How Much Of Me Is Too Much?

Sometimes...sometimes I wonder how much of me is too much.

Last weekend, the Victoria day long weekend, Chris and I spent three full days together. I was grateful to have the together time. With Chris's new work schedule, including long commute times to and from downtown Vancouver, I don't have as much time to spend with him as I did when we lived in Victoria. Three full days together is a complete luxury. Or is it?

Saturday, we went looking for night table lamps for the master bedroom, after the new furniture arrived from Modern Country Interiors on Thursday, and I set up the entire room. By car, we took the Albion ferry (soon to be defunct) over to the other side of the Fraser River and drove to the Langley Bypass, where we looked at various furniture stores. We didn't find suitable lamps, but we may have found a sectional sofa for our recreation room that we liked.

The following day, Chris and I walked on the Albion ferry and strolled to Fort Langley, where we met Chris's sister, Connie. The sky was clear and sunny, the temperature was summer warm, and we sauntered up and down Glover, poking into small shops, enjoying lunch at Wendel's, a few sweets from Ruby Slippers, and letting the day pass us by. I'd never been to Fort Langley before and really enjoyed myself. Then all three of us walked on the Albion ferry and took the ride over to the _________ side, where we walked back to the house, made home-made pizza, and sat outside on our wooden deck to enjoy the last bits of daylight, dinner, and each other's company.

The following day, Victoria Day, Chris and I drove to Richmond and South Granville, again on the lookout for lamps for the master bedroom.
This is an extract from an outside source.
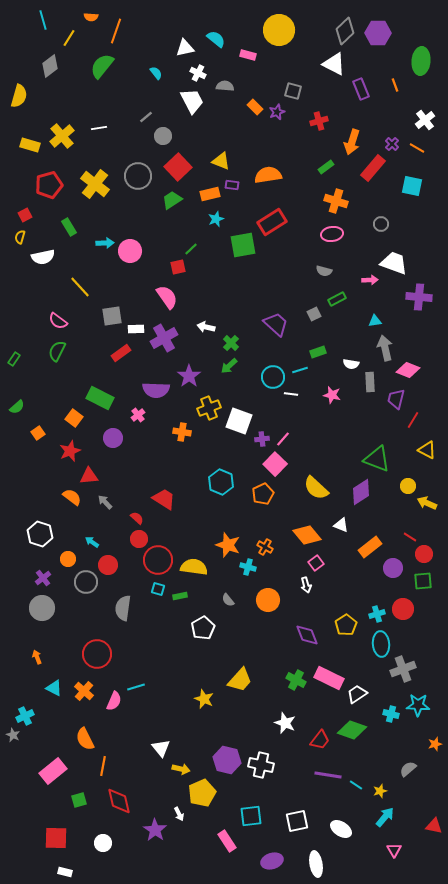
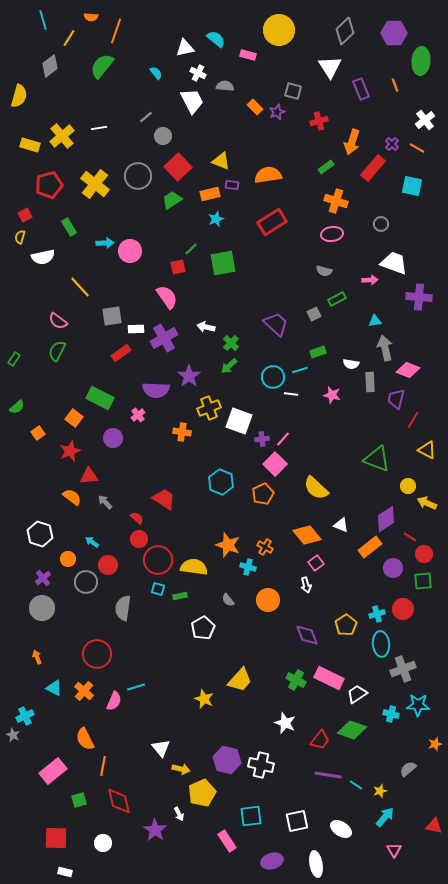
purple hexagon at (378, 33): moved 16 px right
white triangle at (334, 64): moved 4 px left, 3 px down; rotated 30 degrees clockwise
green square at (243, 245): moved 20 px left, 18 px down
purple diamond at (361, 492): moved 25 px right, 27 px down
Unfortunately, we didn't find any, but we found the perfect lamp for the second bedroom at Pottery Barn (pictures of both rooms will follow in a separate post). The search for lamps for the master bedroom continues.

Monday evening, with the hours of the long weekend fast waning, I decided to map out the dimensions on our living room carpet of the sectional sofa we saw at Jordans Casual Home, using a measuring tape and masking tape. The goal was to ensure the large leather trunk we bought a few months ago at Chintz & Co. would work with the scale of the sectional if we decided to buy it.

Karen, the helpful saleslady at Jordans, had provided us with the measurements of the two pieces of furniture that would make up the sectional sofa, and I thought I understood exactly how much tape to stick to the carpet to approximate the size of the sofa. With Chris at his laptop computer at the island in the adjoining kitchen, checking out emails from work so he'd have a leg up on the following work day, I was on the floor in the living room, measuring out the various distances.

But I became confused, not fully understanding the dimensions Karen had recorded, and I kept interrupting Chris, asking him to help me. Chris has patience far beyond the average human being, but I knew from the tone of his voice he was getting fed up with the interruptions. He tried to explain what I needed to do from his seat in the kitchen, but I still didn't understand, and I was becoming frustrated.

Finally, Chris got off his stool, came into the living room, and took over, reading the dimensions of the sectional sofa from the sheet Karen had provided us, measuring out the distances, and telling me where I should stick the masking tape to the carpet. Within a few minutes, we had mapped out the full size of the sofa, incorporating our existing sofa--roughly the same scale as the sectional--and we'd placed the leather trunk within the L-shape, ensuring it would work as additional seating, as a foot rest, and as the centerpiece of the arrangement.

Because Chris grows frustrated with me, and everyone, infrequently, I knew that if he was frustrated now, he'd had enough--either of the situation or of me not understanding how to complete the task myself and interrupting him too many times.

As I pondered the theoretical size of the sectional with the real trunk, I looked over at Chris, back on the stool at the island, trying to get a last few minutes in reading work emails before he had to shower and get to bed early at the beginning of another workweek.

I was very low key afterward. While the two of us had spent some wonderful time together over the weekend, talking, laughing, planning, really connecting and enjoying each other's company, I began to wonder if he'd had enough of me over the three days, if he was grateful to return to work the following day so he'd have some time away from me. Couple time is great, but so is time away from each other, I assume, so that when you come back together, you really enjoy being with one another.

Of course, there's an element of low self-esteem in the question of how much of me is too much. It implies that there's a limit to how much time couples, even attentive and loving couples, like I consider Chris and me to be, can spend with each other. And that time away from each other is not only good but beneficial to the relationship.

Chris and I shower together at night, because I consider it to be prime time to be together, but I wondered if he really needed to shower by himself Monday night. Sheepishly, I asked him if we could shower together, even though I was sure he'd reached the limit of how much time he wanted to spend with me over the long weekend. As usual, he said he was fine to shower with me, but I remained quiet and out of his face as much as possible for the rest of the night, even in the shower, hoping I hadn't turned him off me altogether.

I wonder if other couples feel this way about each other. I wonder if they ever think about whether or not their partner has had enough of them, not forever, hopefully, but just for now, until some time apart has passed, and they're happy to be back together, doing the things couples normally do, enjoying their common time.